Opinion Piece - We Have a Serious Problem
Published in the Federal Young Liberal Policy Journal.
Debt and deficit in Australia is at crisis point and unless we take urgent action, we will saddle young Australians with the debt monkey for the rest of their lives.
There were many achievements of the Howard Government. None more-so than that government’s legacy for the future in not only paying off the debt left by Labor, but also reducing taxes and leaving cash in the bank for future generations.
But it wasn’t easy. Shortly after being elected in 1996, the then Treasurer Peter Costello constantly told us in the Party Room that the financial position was dire and that we would need to take strong and decisive action to bring spending under control. The first Budget of the Howard Government was tough – it was resisted by the public and we even saw union bosses storming Parliament House in truly frightening and violent opposition.

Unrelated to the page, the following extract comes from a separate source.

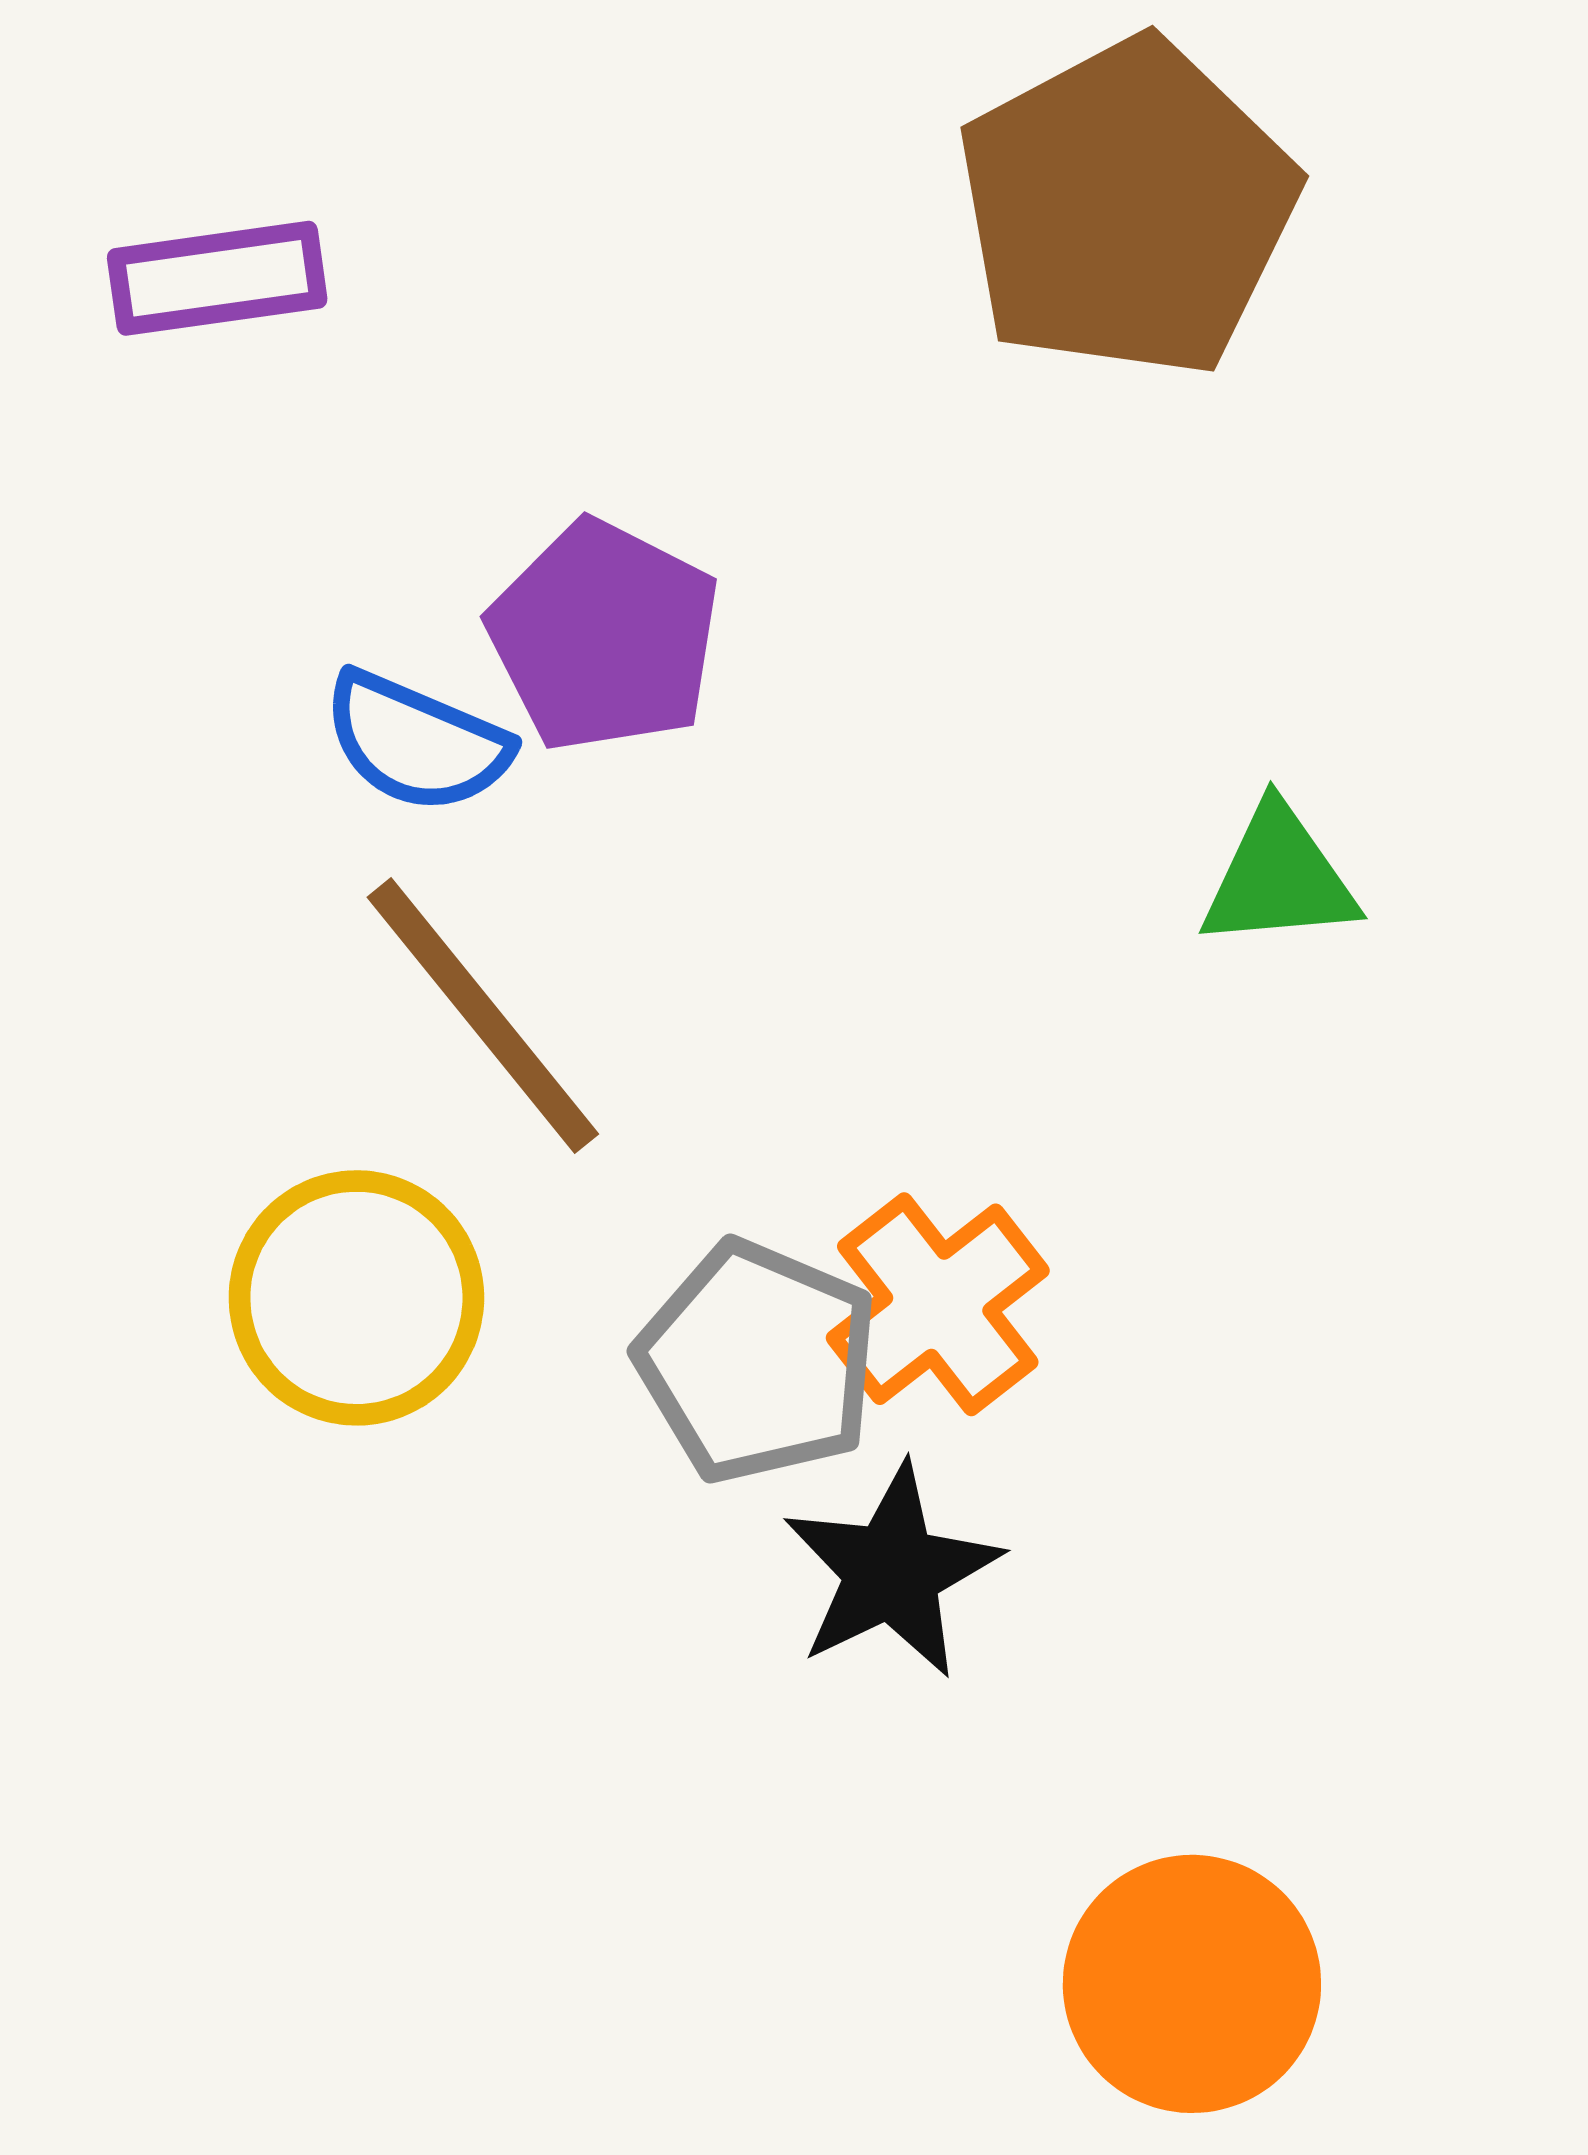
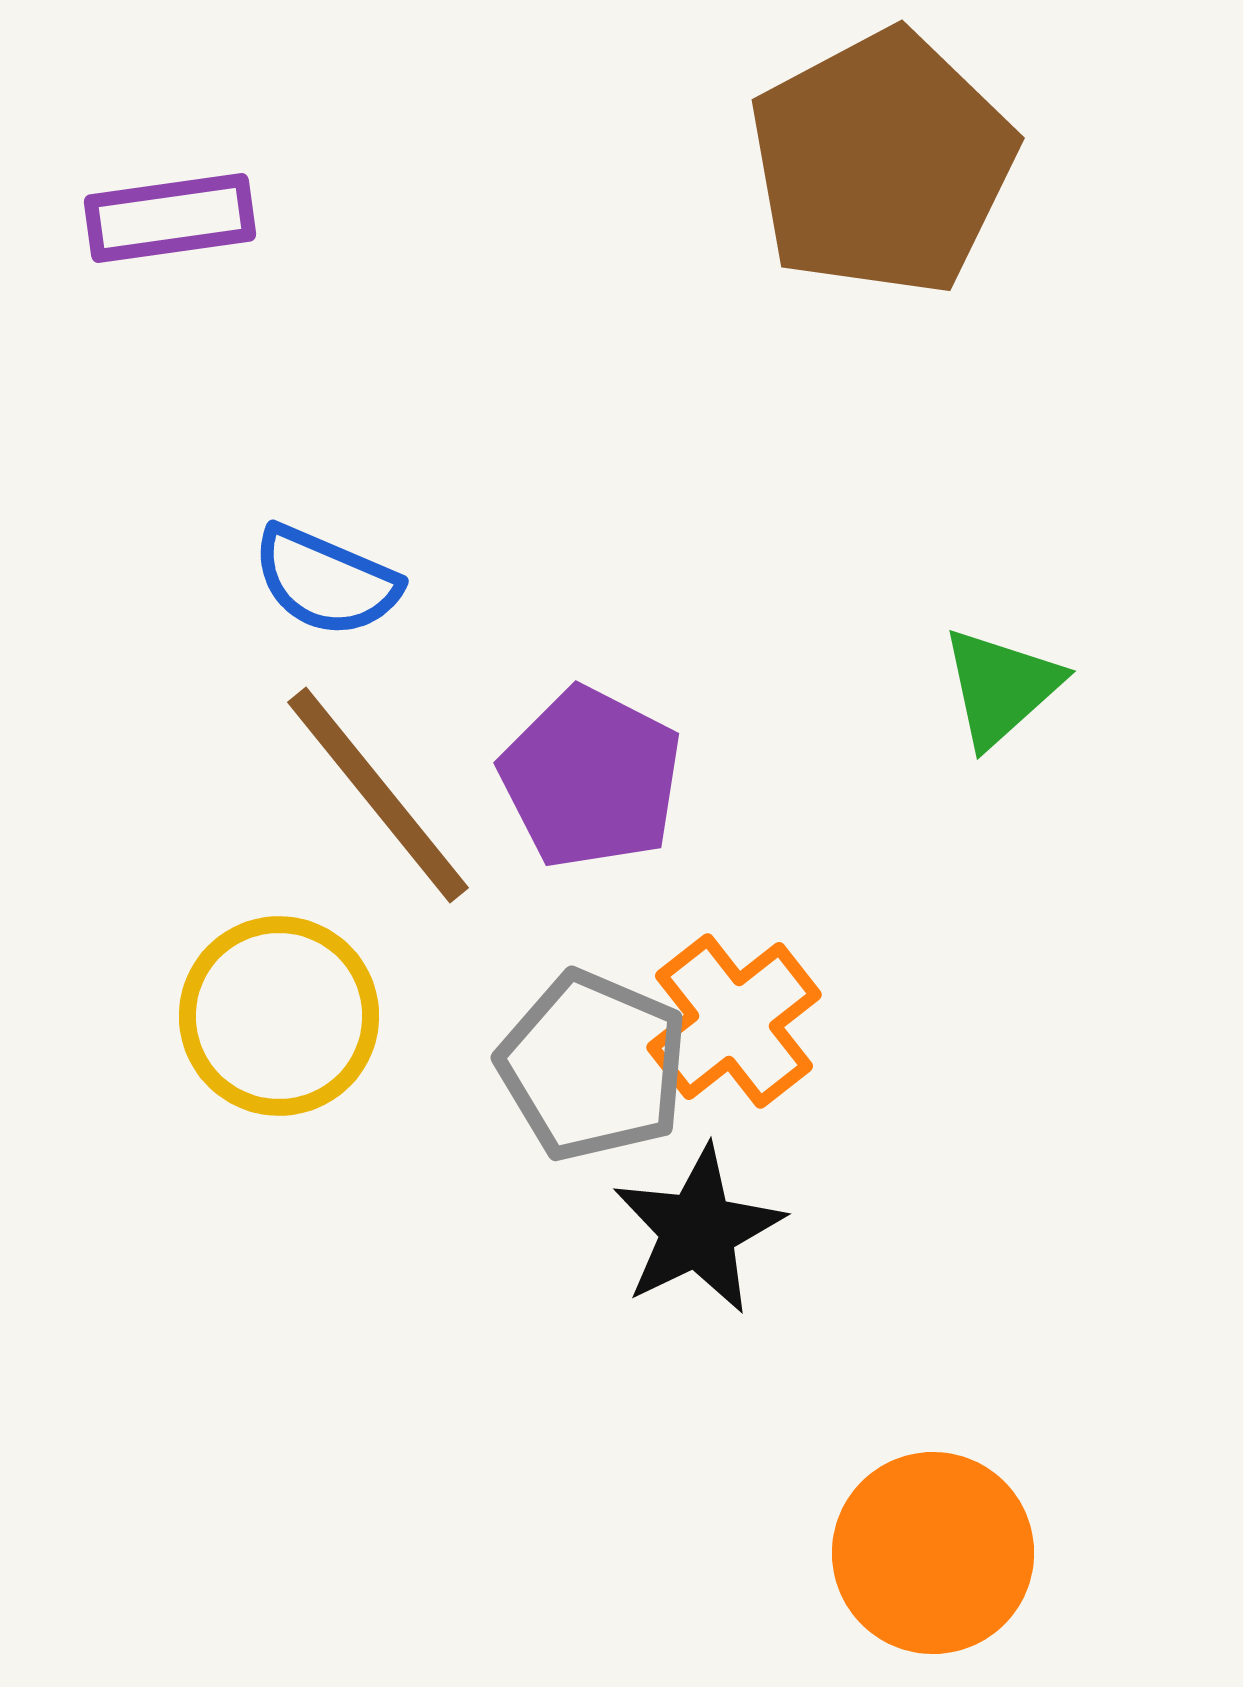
purple pentagon: (604, 636) -> (591, 778), moved
green triangle: (1279, 878) -> (1001, 687), turned -37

Despite the difficult circumstances, we stood firm. Despite opinion polls, we remained resolute and united – concerned more for our nation than our own personal prospects. History records it as the turning point and commencement of correcting Australia’s budget position – something that took 10 of the 11 and a half years of the Howard Government’s term. What it also taught was that good, strong policy translates into good politics.
Today, Australia faces an even worse position. In 1996, we faced a $96 billion debt. Today, we have more than $350 billion of debt and are still running a $30 billion-plus deficit each year. Indeed, things are so dire that we are now borrowing money to pay the interest bill.
The Government recently heralded the so-called Omnibus Bill which locked in, with the support of Labor, $1.5 billion in savings every year, or $6.3 billion over the forward estimates. To put this into perspective, we are paying around $1.3 billion in interest each month. So we need ten more Omnibus Bills just to cover the interest bill.
Don’t get me wrong – this is a step in the right direction. But we can and must do a whole lot more, and the first step in doing that is having an open and frank conversation with the Australian people about our financial position.
It’s vital that we explain our level of debt and clarify that it continues to grow.
To come clean and admit that we have a spending problem and not a revenue problem. That we are living beyond our means at the cost of the next generation, which will be saddled with this debt burden.
And to be open about the options for budget repair: either higher taxes or cutting spending – and that as Liberals, we believe in smaller government and therefore will make the difficult decisions to rein in expenditure before stripping even more money out of the wallets of our fellow Australians.
In the face of a frank conversation with the public, we may be able to get the Senate Crossbench onside with supporting some critical budget repair measures.
But there’s also a lot that can be achieved without legislation. In my time as Employment Minister, we managed to deliver two significant bodies of reform that received little attention without any legislative change.
The first was the reduction in the size of the Commonwealth Public Service by more than 14,000 people – something that, immediately after the 2013 election, various officials advised us could not be achieved. This reduction saw the public ser- vice wages bill drop by $1.4 billion each year, every year over the forward estimates, with minimal disruption to the public service. Regrettably, the size of the public service has started to grow again. If these savings are to be maintained, the Government must maintain discipline on hiring practices and examine whether a further reduction in the size of government is warranted, particularly given the minimal impact of our reduction.
The second body of reform was to Comcare, the Government’s workers compensation scheme. When we came to office, the scheme was running at a $60 million deficit, which translated to higher premiums across the public service. Following the appointment of new personnel to head Comcare and an internal reform package which the new CEO championed, the scheme is now running a $200 million surplus. This not only means lower premiums, it has also seen a reduction in the number of claims, enhanced return to work outcomes and safer workplaces – in other words, increased productivity.
These two measures alone, both achieved without legislative reform, are having a positive lasting impact in reducing expenditure. And that is from a portfolio in which, given its nature, I had to be somewhat cautious. If this approach were multiplied across government I have no doubt that we could significantly reduce spending.
Unless we take action now, it will be you, your children and grandchildren who will be left with a legacy of debt and deficit, so that my generation could selfishly have an enhanced lifestyle – that’s economically irresponsible and morally wrong.
Eric Abetz is a Liberal Senator for Tasmania, Federal Young Liberal Patron and was twice elected as Leader of the Coalition in the Senate.